The sample is my own but the grammar comes from the vscode-wit extension here: https://github.com/bytecodealliance/vscode-wit/blob/main/syntaxes/wit.tmLanguage.json

They also have a boatload of test wit files in their repo if you need more: https://github.com/bytecodealliance/vscode-wit/tree/main/tests/grammar/integration

lachieh avatar Dec 08 '23 14:12 lachieh

@pomber I am also very much interested in custom Grammer. Currently the r Grammer is rather incomplete. I have also played around with the theme editor, which is very helpful, but before I continue with a custom theme I would first like to work on the custom Grammer. Generally speaking is there any kind of tool or process you know of that can be used to create custom a Grammer? It seems a rather manual process by trial and error.

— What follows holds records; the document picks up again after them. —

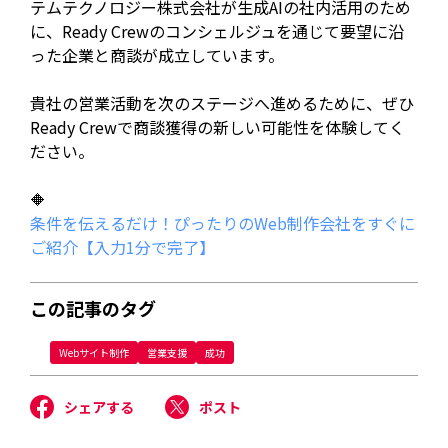
テムテクノロジー株式会社が生成AIの社内活用のため
に、Ready Crewのコンシェルジュを通じて要望に沿
った企業と商談が成立しています。
貴社の営業活動を次のステージへ進めるために、ぜひ
Ready Crewで商談獲得の新しい可能性を体験してく
ださい。
🔶
条件を伝えるだけ！ぴったりのWeb制作会社をすぐに
ご紹介【入力1分で完了】
この記事のタグ
Webサイト制作
営業支援
成功
シェアする
ポスト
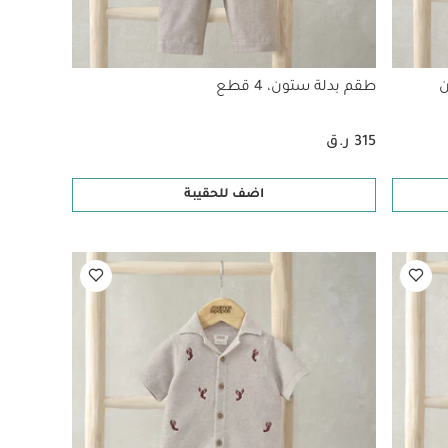
ن
طقم بدلة ستون، 4 قطع
315 ر.ق
اضف للحقيبة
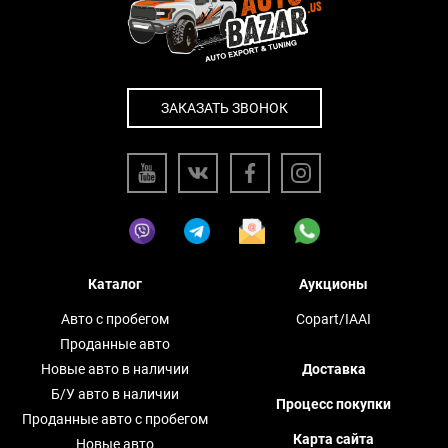
ЗАКАЗАТЬ ЗВОНОК
Каталог
Аукционы
Авто с пробегом
Copart/IAAI
Проданные авто
Новые авто в наличии
Доставка
Б/У авто в наличии
Процесс покупки
Проданные авто с пробегом
Карта сайта
Новые авто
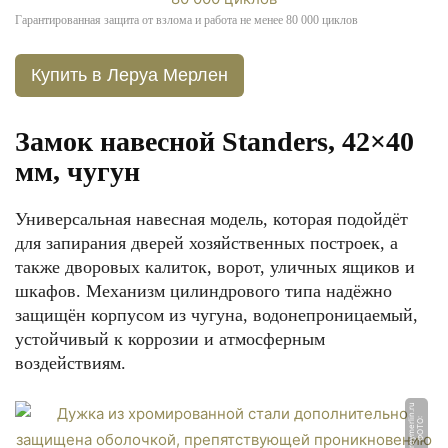
Гарантированная защита от взлома и работа не менее 80 000 циклов
Купить в Леруа Мерлен
Замок навесной Standers, 42×40
мм, чугун
Универсальная навесная модель, которая подойдёт
для запирания дверей хозяйственных построек, а
также дворовых калиток, ворот, уличных ящиков и
шкафов. Механизм цилиндрового типа надёжно
защищён корпусом из чугуна, водонепроницаемый,
устойчивый к коррозии и атмосферным
воздействиям.
u
Ф
О
Т
О:
l
e
r
o
y
m
e
rli
n.
r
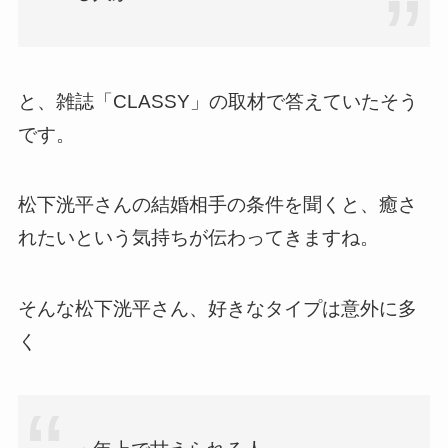
と、雑誌「CLASSY」の取材で答えていたそう
です。
松下洸平さんの結婚相手の条件を聞くと、癒さ
れたいという気持ちが伝わってきますね。
そんな松下洸平さん、好きなタイプは意外に多
く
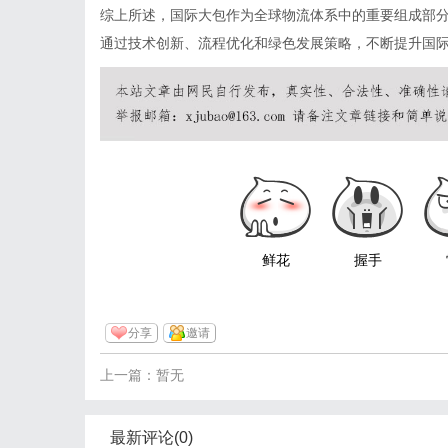
综上所述，国际大包作为全球物流体系中的重要组成部
通过技术创新、流程优化和绿色发展策略，不断提升国
鲜花
握手
分享
邀请
上一篇：暂无
最新评论(0)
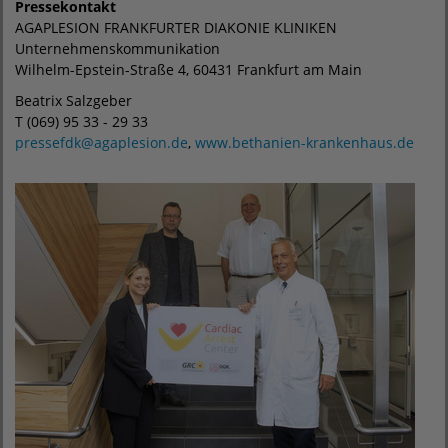
Pressekontakt
AGAPLESION FRANKFURTER DIAKONIE KLINIKEN
Unternehmenskommunikation
Wilhelm-Epstein-Straße 4, 60431 Frankfurt am Main
Beatrix Salzgeber
T (069) 95 33 - 29 33
pressefdk
@
agaplesion.de
,
www.bethanien-krankenhaus.de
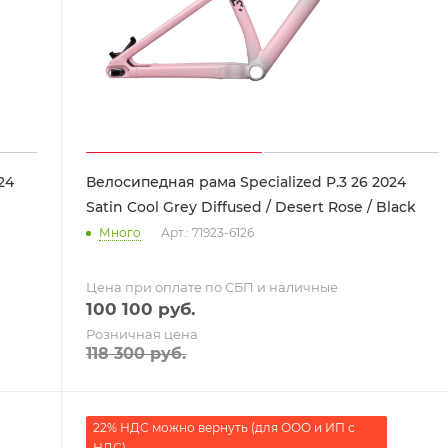
24
Велосипедная рама Specialized P.3 26 2024
Satin Cool Grey Diffused / Desert Rose / Black
Много
Арт.: 71923-6126
Цена при оплате по СБП и наличные
100 100
руб.
Розничная цена
118 300
руб.
22% НДС можно вернуть (для ООО и ИП с
НДС)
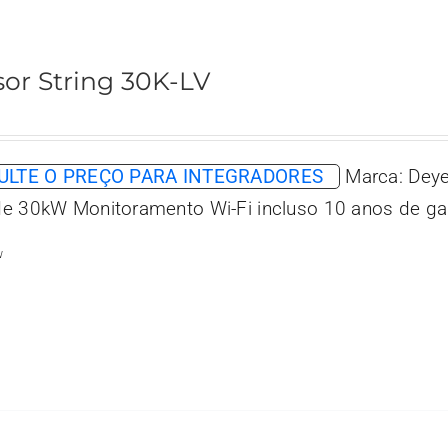
sor String 30K-LV
LTE O PREÇO PARA INTEGRADORES
Marca: Deye
e 30kW Monitoramento Wi-Fi incluso 10 anos de ga
w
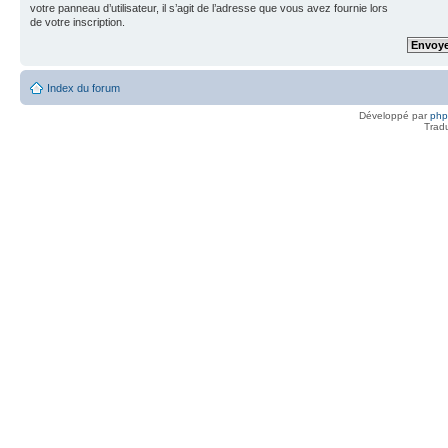
votre panneau d’utilisateur, il s’agit de l’adresse que vous avez fournie lors
de votre inscription.
Index du forum
Développé par
ph
Trad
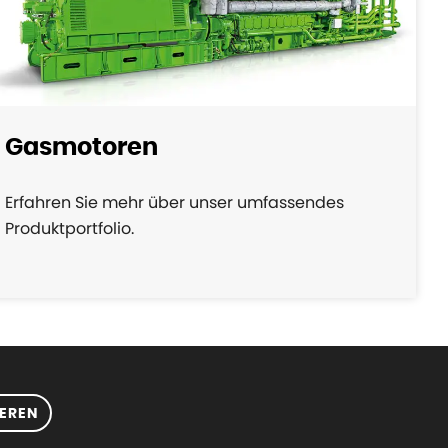
Gasmotoren
Erfahren Sie mehr über unser umfassendes
Produktportfolio.
EREN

FlippieCoetser avatar Dec 08 '23 14:12 FlippieCoetser

@FlippieCoetser the grammar for R comes from the shiki source which is a copy from the R VSCode extension source. I'd suggest making an issue and/or contributing a PR to the REditorSupport/vscode-R repo if you want to make improvements to the R grammar.

As for writing your own custom grammars, I have found the VSCode Syntax Highlight Guide to have a lot of helpful resources. Notably, the scope inspector tool is great for debugging.

lachieh avatar Dec 08 '23 15:12 lachieh

@lachieh thanks for the help and direction! I will do as suggested.

FlippieCoetser avatar Dec 08 '23 15:12 FlippieCoetser

I managed to get this working using the following steps. I added all these to my postinstall script in package.json

  1. Copy my custom grammar JSON file into node_modules/@code-hike/lighter/grammars
  2. Add entry to LANG_NAMES using the following: require("@code-hike/lighter").LANG_NAMES.push("polar"); in my next.config.js
  3. Run the following script to modify @code-hike/lighter's source code to reference the new grammar, there are a couple of internal objects that list all supported languages that need to be modified:
const fs = require("fs");

const sourceFile = "./node_modules/@code-hike/lighter/dist/index.cjs.js";
const lighterCode = fs.readFileSync(sourceFile, "utf8");
const lines = lighterCode.split("\n");

// Add polar to `aliasOrIdToScope` entry, which isn't exported
const aliasOrIdToScopeIndex = lines.findIndex(line => line.trim() === 'const aliasOrIdToScope = {');
if (aliasOrIdToScopeIndex === -1) {
  throw new Error("Target line not found");
}
lines.splice(aliasOrIdToScopeIndex + 1, 0, "'polar': 'source.polar',");

// Add polar to `scopeToLanguageData`, which isn't exported
const scopeToLanguageDataIndex = lines.findIndex(line => line.trim() === 'const scopeToLanguageData = {');
if (scopeToLanguageDataIndex === -1) {
  throw new Error("Target line not found");
}
lines.splice(scopeToLanguageDataIndex + 1, 0, "'source.polar':{id:'polar',path:'polar.tmLanguage.json',embeddedScopes: []},");

fs.writeFileSync(sourceFile, lines.join("\n"));

vkarpov15 avatar Jul 11 '24 14:07 vkarpov15